As described more fully in last months SCI’s newsletter, to the left is a chart depicting Exchange Solution Reporting Program (ESRP) results for up to 1000 mailboxes in the database read and write per second category. This top 10 chart is dominated by HP’s new MSA 2000fc G2 product.
Microsoft will tell you that ESRP is not to be used to compare one storage vendor against another but more as a proof of concept to show how some storage can support a given email workload. The nice thing about ESRP, from my perspective, is that it represents a realistic storage workload rather than the more synthetic workloads offered by the other benchmarks.

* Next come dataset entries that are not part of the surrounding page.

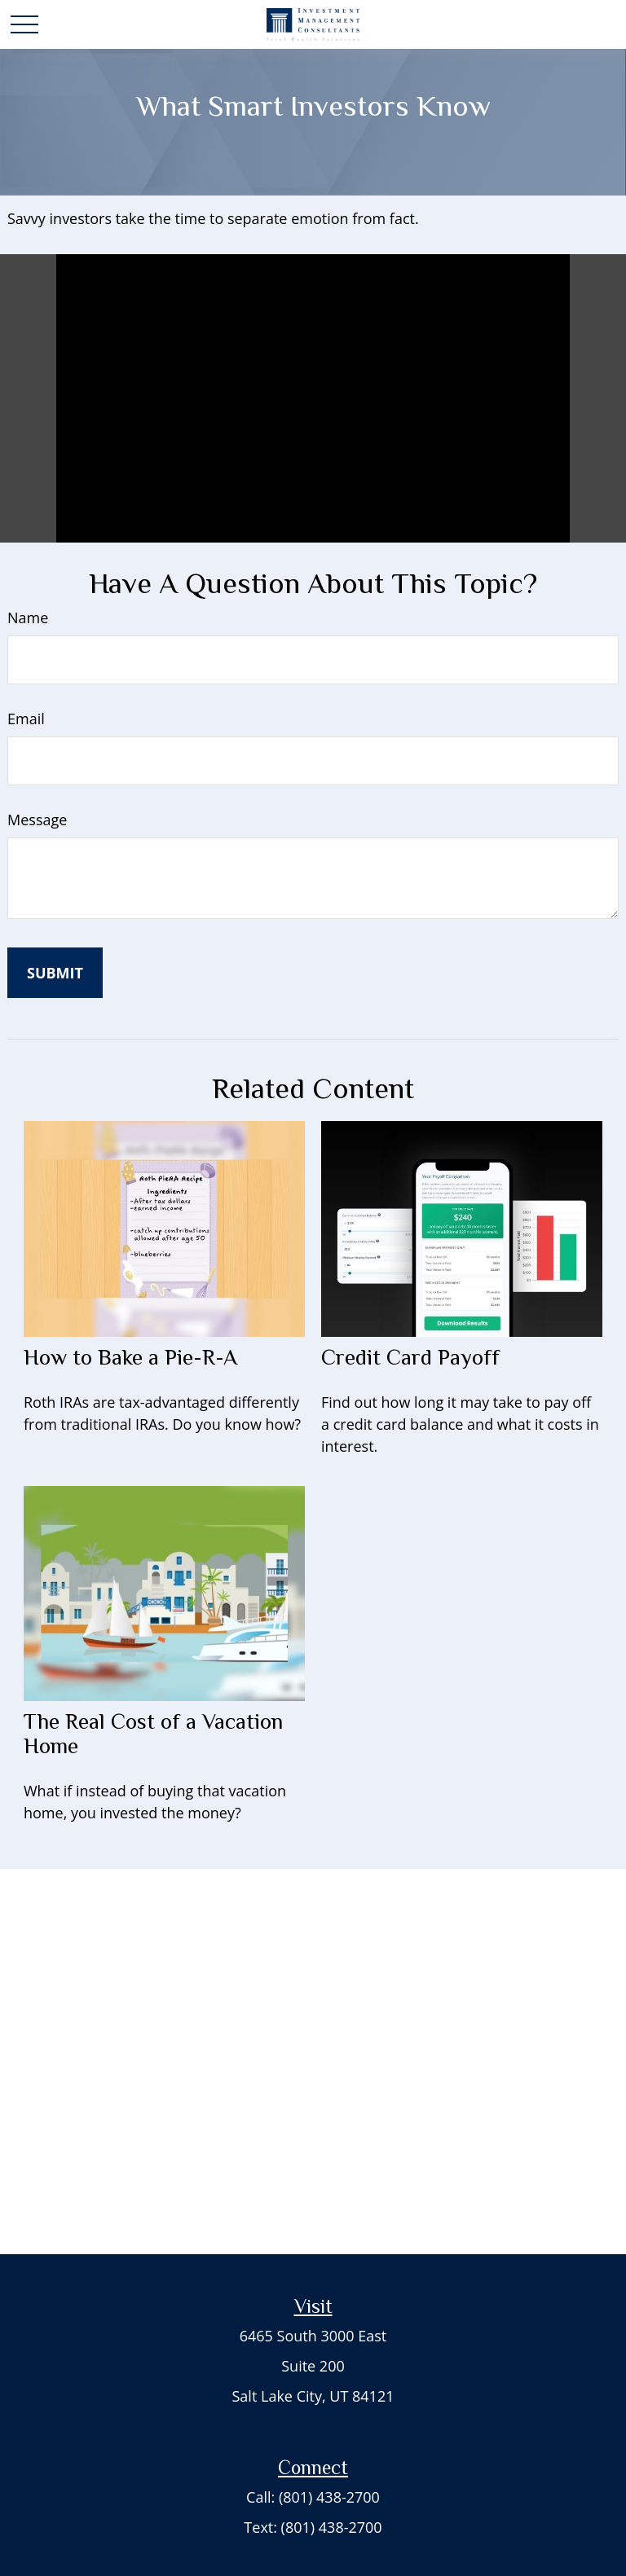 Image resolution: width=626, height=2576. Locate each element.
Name (27, 617)
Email (26, 718)
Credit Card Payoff (410, 1357)
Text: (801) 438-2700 (312, 2527)
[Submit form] (55, 972)
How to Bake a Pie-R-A (130, 1357)
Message (37, 819) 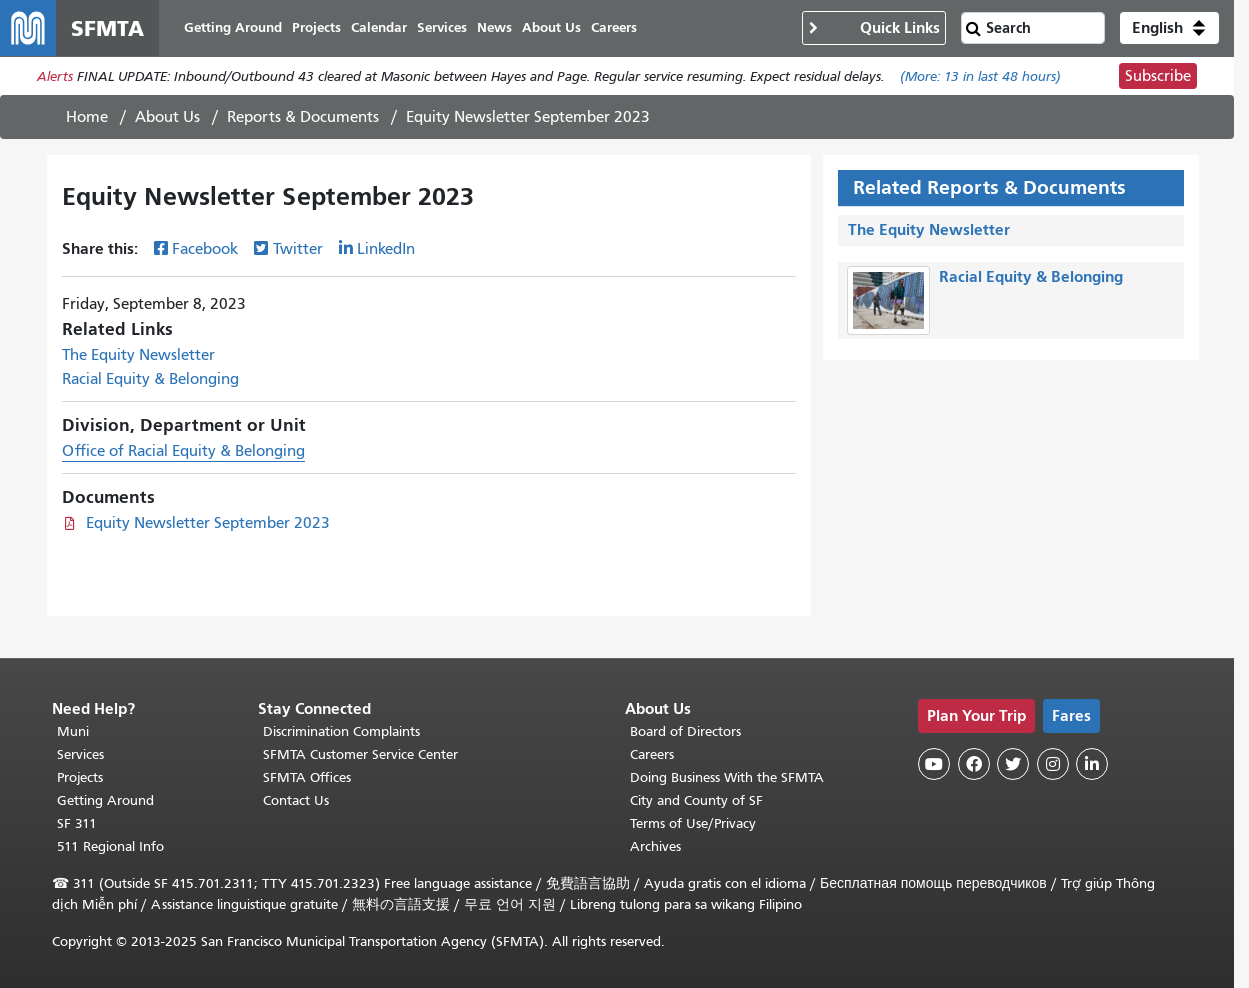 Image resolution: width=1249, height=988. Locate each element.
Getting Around (105, 800)
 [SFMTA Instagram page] (1053, 764)
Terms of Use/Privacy (693, 823)
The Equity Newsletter (138, 355)
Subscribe (1158, 76)
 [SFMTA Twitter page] (1013, 764)
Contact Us (296, 800)
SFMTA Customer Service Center (360, 754)
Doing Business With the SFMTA (727, 777)
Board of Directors (685, 731)
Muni (73, 731)
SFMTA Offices (307, 777)
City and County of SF (696, 800)
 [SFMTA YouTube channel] (934, 764)
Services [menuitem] (442, 27)
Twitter (298, 249)
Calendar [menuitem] (379, 27)
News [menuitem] (494, 27)
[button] (1169, 28)
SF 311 (77, 823)
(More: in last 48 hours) (980, 76)
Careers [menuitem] (614, 27)
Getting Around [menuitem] (233, 27)
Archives (655, 846)
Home (87, 117)
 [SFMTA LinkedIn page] (1092, 764)
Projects (80, 777)
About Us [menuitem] (551, 27)
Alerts (55, 76)
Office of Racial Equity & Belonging (183, 451)
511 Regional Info (110, 846)
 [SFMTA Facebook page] (974, 764)
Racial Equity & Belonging (150, 379)
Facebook (205, 249)
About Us (167, 117)
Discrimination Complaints (341, 731)
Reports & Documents (303, 117)
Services (80, 754)
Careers (652, 754)
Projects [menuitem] (316, 27)
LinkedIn (386, 249) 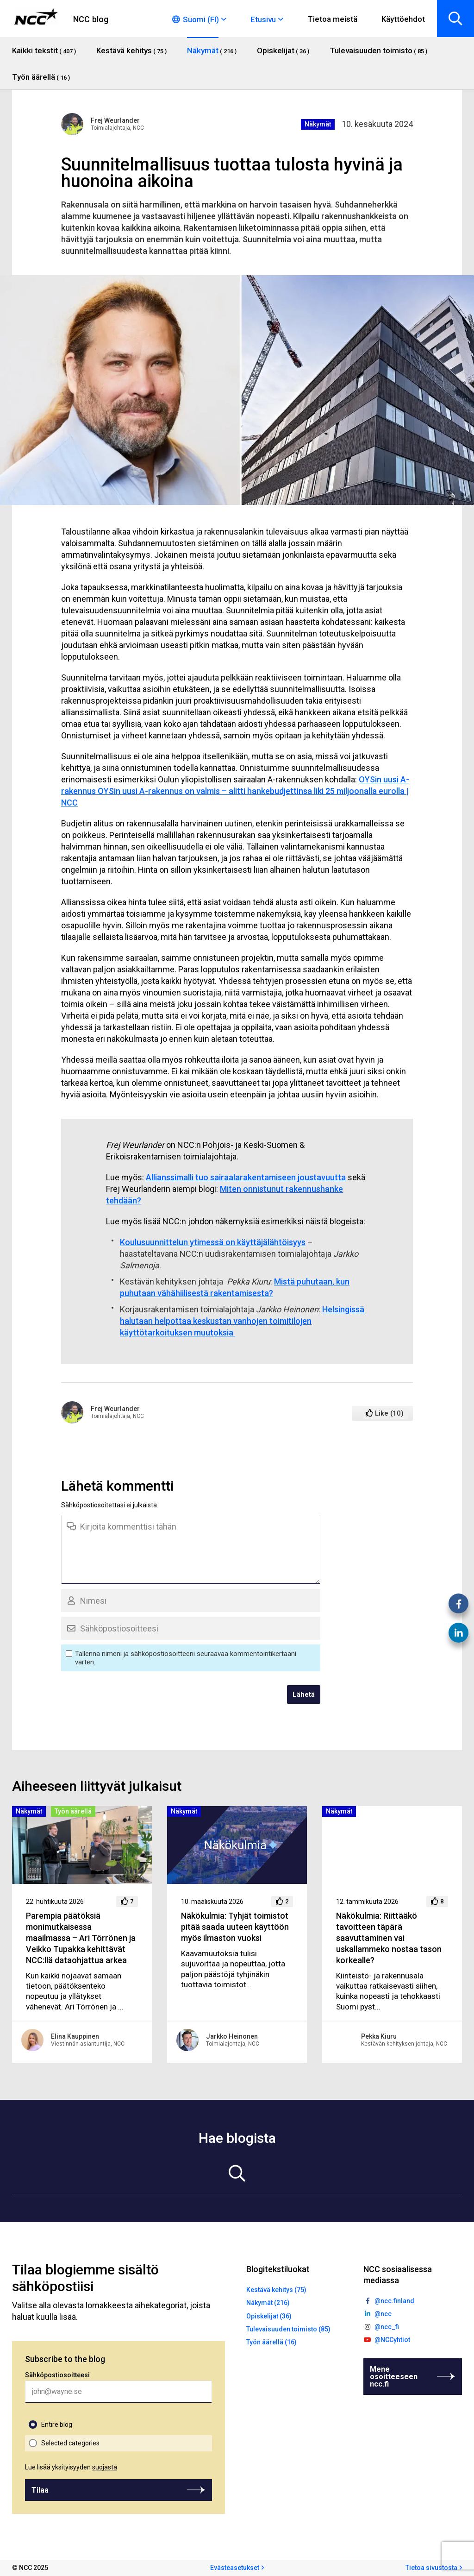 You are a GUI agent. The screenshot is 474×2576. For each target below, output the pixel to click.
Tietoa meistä (332, 19)
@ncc (383, 2314)
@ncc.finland (394, 2301)
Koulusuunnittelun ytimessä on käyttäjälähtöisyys (213, 1242)
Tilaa (40, 2490)
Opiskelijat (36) (269, 2316)
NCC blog (91, 19)
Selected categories (70, 2443)
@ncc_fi (386, 2326)
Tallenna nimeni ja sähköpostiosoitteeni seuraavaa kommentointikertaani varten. (185, 1658)
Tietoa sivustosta (431, 2567)
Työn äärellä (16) (271, 2342)
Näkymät (318, 124)
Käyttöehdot (403, 19)
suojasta (104, 2467)
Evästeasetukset (234, 2567)
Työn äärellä (73, 1811)
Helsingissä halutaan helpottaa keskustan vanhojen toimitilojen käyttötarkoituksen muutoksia (242, 1320)
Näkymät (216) (268, 2302)
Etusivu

What does over 3000 Exchange database operations per second mean to the normal IT shop or email user. It should mean more emails per hour can be sent/received with less hardware. It should mean a higher capacity to service email clients. It should mean a happier IT staff.
But does it mean happier end-users?
I would show my other chart from this latest dispatch that has read latency on it but that would be two charts. Anyways, what the top 10 Read Latency chart would show is that EMC CLARiiON dominates with the overall lowest latency and has the top 9 positions with various versions of CLARiiON and replication alternatives being reported in ESRP results. The 9-CLARiiON subsystems had a latency at around 8-11 msecs. The one CLARiiON on the chart above (CX3-20, #7 in the top 10) had a read latency around 9 msec. and write latency at 5 msec. In contrast, the HP MSA had a read latency of 16 msecs with a write latency of 5 msec. – very interesting.
What this says is that database transfers per second are now more like throughput measures and even though a single database operation (latency) may be almost ~2X longer (9 vs. 16 msecs), it can still perform more database transfer operations per second due to concurrency. Almost makes sense.
Are vendors different?
This probably says something more about the focus of the two storage vendor engineering groups – EMC CLARiiON on getting data to you the fastest and HP MSA on getting the most data through the system. It might also speak to what the vendor’se ESRP teams were trying to show as well. In any case, EMC’s CLARiiON and HP’s MSA have very different performance profiles.
Which vendor’s storage product makes best sense for your Exchange servers – that’s a more significant question?